Air traffic control was being strangely hostile, demanding that the plane turn around and leave Washington airspace. They seemed curiously unmoved about the medical emergencies the pilots were claiming, and kept demanding that the pilots identify themselves and the plane.

It was the sound of the jets that alerted Clark that something was really wrong.

Fighter planes were approaching from the distance. Clark had done articles on the military, and he had never seen planes like these. They were lethal looking and from the speed they were flying clearly more advanced than the planes he was used to.

The threats to shoot the plane down if it did not leave the airspace were a shock.

It wasn’t until a moment later, when fighter planes dropped from above to both sides of the commercial jet that Clark realized he was in trouble.

One of the pilots was looking him directly in the eye.

**************

Scowling, Lois stared at the conveyor belt. Security was getting more and more onerous with the passing of every year, especially when someone was coming from someplace as contentious as Iraq.

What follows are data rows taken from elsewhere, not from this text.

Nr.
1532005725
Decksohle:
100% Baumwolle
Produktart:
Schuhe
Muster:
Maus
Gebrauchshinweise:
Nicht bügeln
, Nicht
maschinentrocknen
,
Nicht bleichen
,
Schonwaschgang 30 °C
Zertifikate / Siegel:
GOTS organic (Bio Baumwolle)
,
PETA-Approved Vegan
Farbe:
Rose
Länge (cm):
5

She felt the buzzing of the satellite phone in her pocket.

“Jerry,” she said. “It’ll take a while to get my luggage, but I’ll be back in the office as soon as I can.”

She froze as she listened to the voice on the other end of the connection.

“What? Here?”

An unidentified airplane heading for Washington was ominous. There were no records of this commercial jetliner leaving from any airport in the world, and given what had happened six and a half year before, no one was willing to take any chances.

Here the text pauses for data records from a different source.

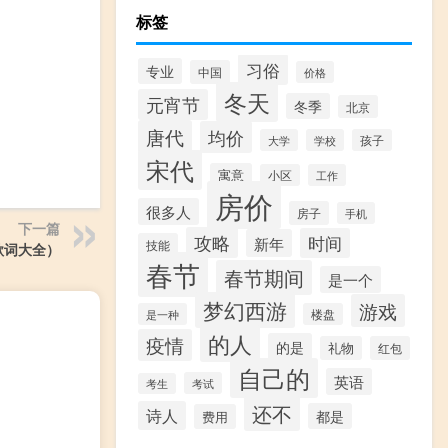
标签
习俗
专业
中国
价格
冬天
元宵节
冬季
北京
唐代
均价
大学
学校
孩子
宋代
寓意
小区
工作
房价
很多人
房子
手机
下一篇
攻略
时间
新年
技能
歌词大全）
春节
春节期间
是一个
梦幻西游
游戏
是一种
楼盘
的人
疫情
的是
礼物
红包
自己的
英语
考试
考生
还不
诗人
都是
费用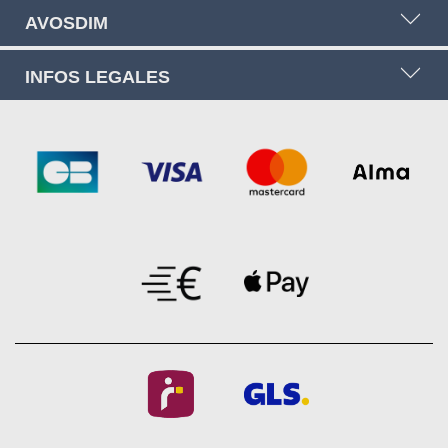
AVOSDIM
INFOS LEGALES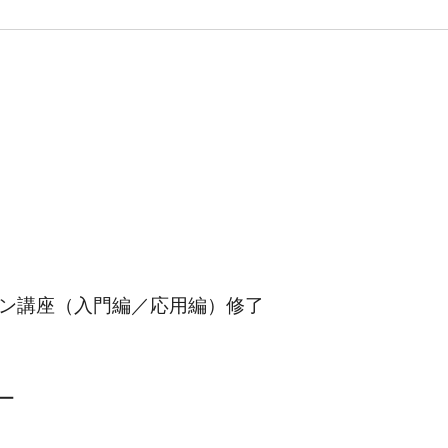
ン講座（入門編／応用編）修了
ター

“Do you think they plan to shoot it down?”

An unidentified plane was a weapon in and of itself, but it could be carrying anything, from biological contaminants to dirty bombs to Russian nuclear weapons.

Grabbing her bag as it swung by, Lois’s mind raced as she began dialing numbers.

With the equipment in her luggage she could transmit a news story from almost anywhere in the world, with anything from pictures to video.

All she would have to do was somehow find her way back through security to the areas where all the action was happening.

It was a tall order.

*************

To Clark’s shame, he let the plane drop almost a hundred feet in his shock and anxiety about what the fighter pilot had seen.

The screams of the passengers above him reminded him quickly that he needed to keep his mind on what he was doing or people were going to be hurt.

The sick passengers didn’t sound like they were doing well.

He began to head as quickly as he could for the runway. One of the fighter planes was threatening to shoot the commercial jet down if they didn’t land, which was what everyone needed anyhow.

The other plane was oddly quiet.

Scowling, Clark began to drop through the clouds. As soon as he got the plane on the ground, he planned to be gone. He’d have done it anyway before, but with the way things were happening now, it was twice as important.

The world had changed, and he was going to find out what had happened to it. It wasn’t just the disappearance of Metropolis. It was everything. The attitudes of the air traffic controllers, the threats of blowing an American plane out of the sky. This was a scary new world.

The sky was filled with the sound of thunder.